Anemia causes the development of myocardial dystrophy syndrome, which is manifested by shortness of breath, tachycardia, often arrhythmia, moderate expansion of the borders of the heart to the left, dullness of heart sounds, and soft systolic murmur at all auscultatory points. With severe and prolonged anemia, myocardial dystrophy can lead to severe circulatory failure. Iron deficiency anemia develops gradually, so the patient’s body gradually adapts and the subjective manifestations of anemic syndrome are not always pronounced.

Sideropenic syndrome

Sideropenic syndrome (hyposiderosis syndrome) is caused by tissue iron deficiency, which leads to a decrease in the activity of many enzymes (cytochrome oxidase, peroxidase, succinate dehydrogenase, etc.). Sideropenic syndrome is manifested by numerous symptoms:

· perversion of taste (picachlorotica) - an irresistible desire to eat something unusual and inedible (chalk, tooth powder, coal, clay, sand, ice), as well as raw dough, minced meat, cereals; this symptom is more common in children and adolescents, but quite often in adult women;

· addiction to spicy, salty, sour, spicy foods;

· perversion of smell - addiction to odors that are perceived by most others as unpleasant (gasoline, acetone, the smell of varnishes, paints, shoe polish, etc.);

· severe muscle weakness and fatigue, muscle atrophy and decreased muscle strength due to a deficiency of myoglobin and tissue respiration enzymes;

· dystrophic changes in the skin and its appendages (dryness, peeling, tendency to rapid formation of cracks in the skin; dullness, fragility, hair loss, early graying of hair; thinning, fragility, transverse striations, dullness of nails; symptom of koilonychia - spoon-shaped concavity of nails);

o angular stomatitis - cracks, “jams” in the corners of the mouth (occur in 10-15% of patients);

o glossitis (in 10% of patients) - characterized by a feeling of pain and fullness in the tongue, redness of its tip, and subsequently atrophy of the papillae (“lacquered” tongue); there is often a tendency to periodontal disease and caries;

o atrophic changes in the mucous membrane of the gastrointestinal tract - this is manifested by dryness of the mucous membrane of the esophagus and difficulty, and sometimes pain, when swallowing food, especially dry food (sideropenic dysphagia); development of atrophic gastritis and enteritis;

o the symptom of “blue sclera” is characterized by a bluish color or pronounced blueness of the sclera.
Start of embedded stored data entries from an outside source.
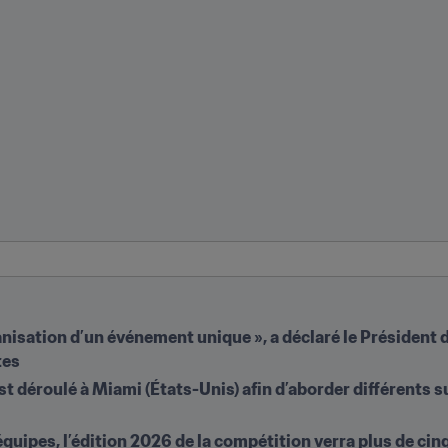
anisation d’un événement unique », a déclaré le Président de
tes
t déroulé à Miami (États-Unis) afin d’aborder différents suj
quipes, l’édition 2026 de la compétition verra plus de cinq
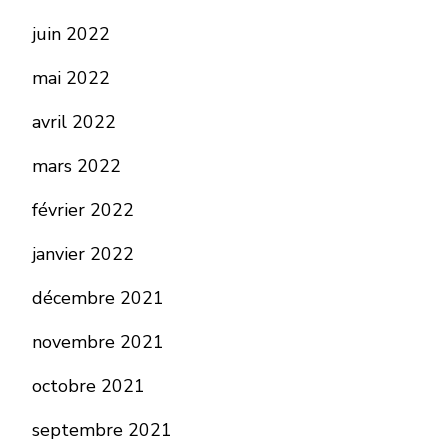
juin 2022
mai 2022
avril 2022
mars 2022
février 2022
janvier 2022
décembre 2021
novembre 2021
octobre 2021
septembre 2021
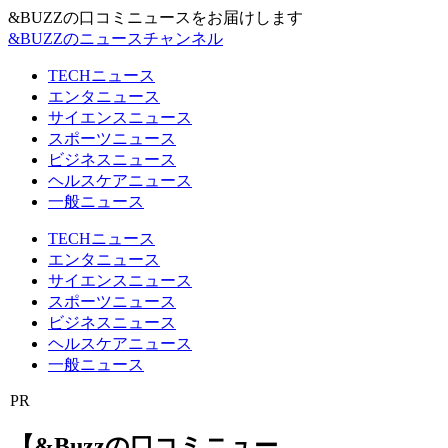
&BUZZの口コミニュースをお届けします
&BUZZのニュースチャンネル
TECHニュース
エンタニュース
サイエンスニュース
スポーツニュース
ビジネスニュース
ヘルスケアニュース
一般ニュース
TECHニュース
エンタニュース
サイエンスニュース
スポーツニュース
ビジネスニュース
ヘルスケアニュース
一般ニュース
PR
【&Buzzの口コミニュー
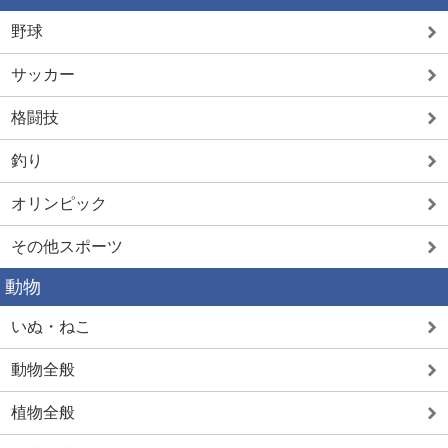
野球
サッカー
格闘技
釣り
オリンピック
その他スポーツ
動物
いぬ・ねこ
動物全般
植物全般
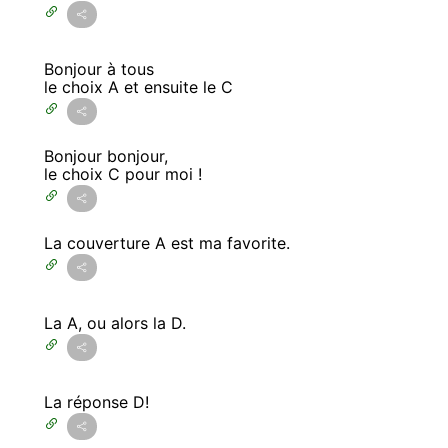
Bonjour à tous
le choix A et ensuite le C
Bonjour bonjour,
le choix C pour moi !
La couverture A est ma favorite.
La A, ou alors la D.
La réponse D!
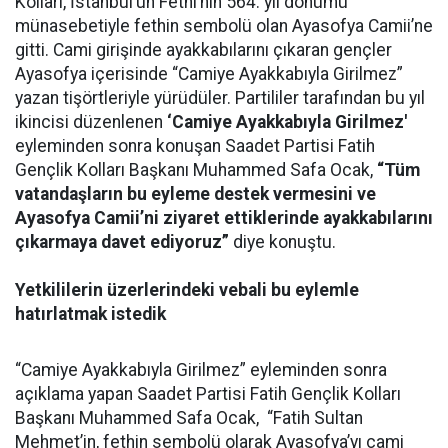
Kolları, İstanbul’un Fethi’nin 564. yıl dönümü
münasebetiyle fethin sembolü olan Ayasofya Camii’ne
gitti. Cami girişinde ayakkabılarını çıkaran gençler
Ayasofya içerisinde “Camiye Ayakkabıyla Girilmez”
yazan tişörtleriyle yürüdüler. Partililer tarafından bu yıl
ikincisi düzenlenen
‘Camiye Ayakkabıyla Girilmez'
eyleminden sonra konuşan Saadet Partisi Fatih
Gençlik Kolları Başkanı Muhammed Safa Ocak,
“Tüm
vatandaşların bu eyleme destek vermesini ve
Ayasofya Camii’ni ziyaret ettiklerinde ayakkabılarını
çıkarmaya davet ediyoruz”
diye konuştu.
Yetkililerin üzerlerindeki vebali bu eylemle
hatırlatmak istedik
“Camiye Ayakkabıyla Girilmez” eyleminden sonra
açıklama yapan Saadet Partisi Fatih Gençlik Kolları
Başkanı Muhammed Safa Ocak, “Fatih Sultan
Mehmet’in, fethin sembolü olarak Ayasofya’yı cami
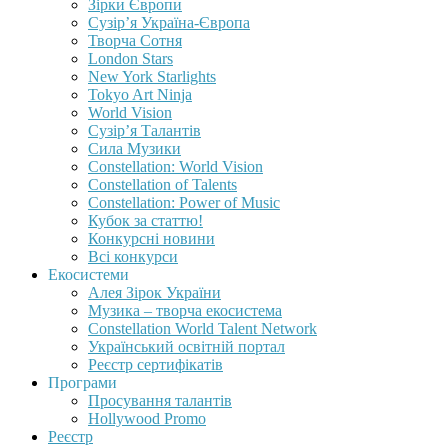
Зірки Європи
Сузір’я Україна-Європа
Творча Сотня
London Stars
New York Starlights
Tokyo Art Ninja
World Vision
Сузір’я Талантів
Сила Музики
Constellation: World Vision
Constellation of Talents
Constellation: Power of Music
Кубок за статтю!
Конкурсні новини
Всі конкурси
Екосистеми
Алея Зірок України
Музика – творча екосистема
Constellation World Talent Network
Український освітній портал
Реєстр сертифікатів
Програми
Просування талантів
Hollywood Promo
Реєстр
This is explained by the fact that with iron deficiency, collagen synthesis in the sclera is disrupted, it becomes thinner and the choroid of the eye is visible through it.

o imperative urge to urinate, inability to hold urine when laughing, coughing, sneezing, possibly even bedwetting, which is caused by weakness of the bladder sphincters;

o “sideropenic subfebrile condition” - characterized by a prolonged increase in temperature to subfebrile levels;

o pronounced predisposition to acute respiratory viral and other infectious and inflammatory processes, chronicity of infections, which is caused by a violation of the phagocytic function of leukocytes and a weakening of the immune system;

o reduction of reparative processes in the skin and mucous membranes.